Updates, 20 August 2019: Due to Bitbucket's pending complete termination of Mercurial repository hosting, this project, formerly archived at https://bitbucket.org/bpw/oshajava, has moved to https://gitlab.com/atlas-lab/oshajava. The former wiki has been rolled into this file.
OshaJava is a system of annotations to specify what methods in a Java program are allowed to communicate via shared memory when run in separate threads, and a runtime that dynamically checks conformance to the specification, throwing an exception if the specification is violated. Inter-thread code communication (when a value written in some method in one thread is later read in another method in a different thread) is typically implicit and programmers have no direct way to check or control it. OshaJava makes such code communication explicit and lets a programmer check that only the communication they expect actually occurs at run time. It is complementary to many data-centric approaches for preventing or detecting synchronization errors in shared memory, such as race detection, atomicity checking, or sharing specifications.
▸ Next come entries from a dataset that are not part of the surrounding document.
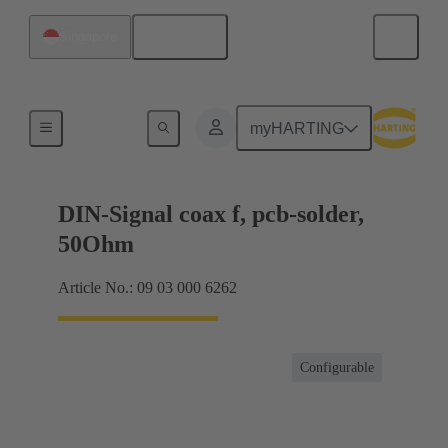
English
Singapore
Motherboard to daughtercard connection
myHARTING
DIN-Signal coax f, pcb-solder,
50Ohm
Article No.: 09 03 000 6262
Configurable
Our OOPSLA 2010 paper Composable Specifications for Structured Shared-Memory Communication describes the specification and checking system in detail and evaluates our OshaJava implementation. Some improvements have been made to the tool since the paper was published.
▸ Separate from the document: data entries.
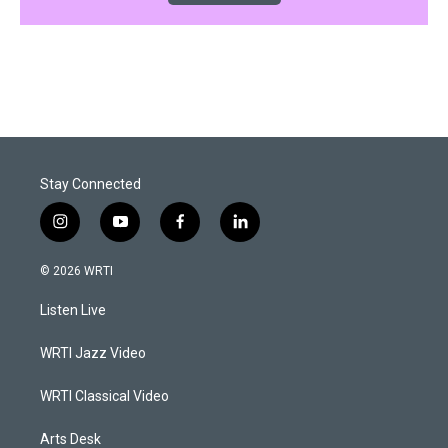
Stay Connected
i
y
f
l
n
o
a
i
s
u
c
n
© 2026 WRTI
t
t
e
k
a
u
b
e
Listen Live
g
b
o
d
r
e
o
i
a
k
n
WRTI Jazz Video
m
WRTI Classical Video
Arts Desk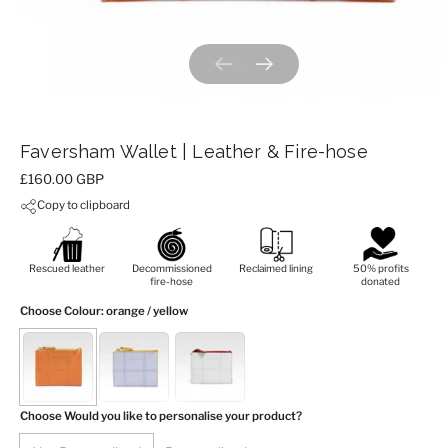
Previous slide
Next slide
Faversham Wallet | Leather & Fire-hose
Price:
£160.00 GBP
Copy to clipboard
Rescued leather
Decommissioned
Reclaimed lining
50% profits
fire-hose
donated
Choose Colour
: orange / yellow
Choose Would you like to personalise your product?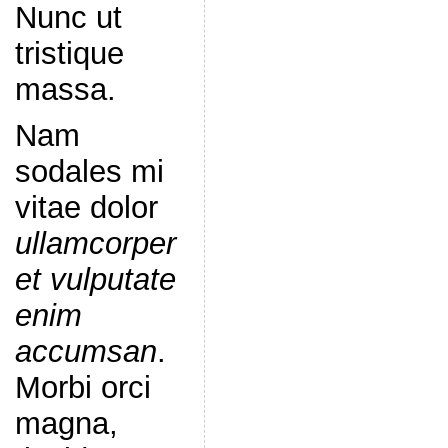
Nunc ut
tristique
massa.
Nam
sodales mi
vitae dolor
ullamcorper
et vulputate
enim
accumsan
.
Morbi orci
magna,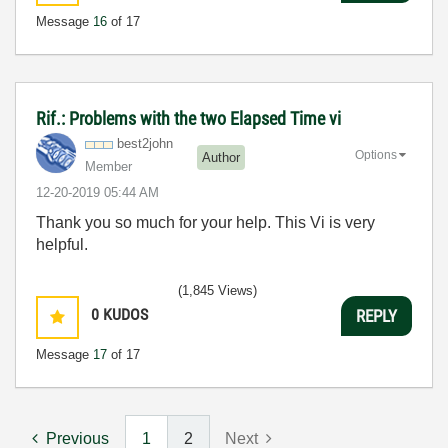
Message
16
of 17
Rif.: Problems with the two Elapsed Time vi
best2john
Options
Author
Member
‎12-20-2019
05:44 AM
Thank you so much for your help. This Vi is very
helpful.
(1,845 Views)
0
KUDOS
REPLY
Message
17
of 17
Previous
1
2
Next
Download the latest stable version at http://gitlab.com/bpw/oshajava or check out a copy of the code (tip is usually stable here).
- Build:
ant; source setup.sh
- Compile programs:
oshajavac *.java
- Run with checking:
oshajava [oshajava options] [-javaOptions [java options]] -- Program [program args]
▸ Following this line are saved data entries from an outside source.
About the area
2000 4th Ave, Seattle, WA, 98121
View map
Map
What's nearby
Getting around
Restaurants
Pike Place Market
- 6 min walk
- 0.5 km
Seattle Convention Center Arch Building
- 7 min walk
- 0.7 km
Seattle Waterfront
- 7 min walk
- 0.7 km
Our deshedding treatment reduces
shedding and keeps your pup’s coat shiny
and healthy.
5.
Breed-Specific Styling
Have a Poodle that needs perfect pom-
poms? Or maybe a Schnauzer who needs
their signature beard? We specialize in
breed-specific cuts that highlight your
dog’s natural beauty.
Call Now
- For more detail on using the OshaJava tools, see Tools.
- For an explanation of how to write OshaJava specs, see Specifications.
- For formal discussion of the specification and checking system, see our OOPSLA 2010 paper, Composable Specifications for Structured Shared-Memory Communication.
The OshaJava implementation was developed by Benjamin P. Wood and Adrian Sampson as part of the Organized Sharing research project with Luis Ceze and Dan Grossman in the Sampa research group at the University of Washington.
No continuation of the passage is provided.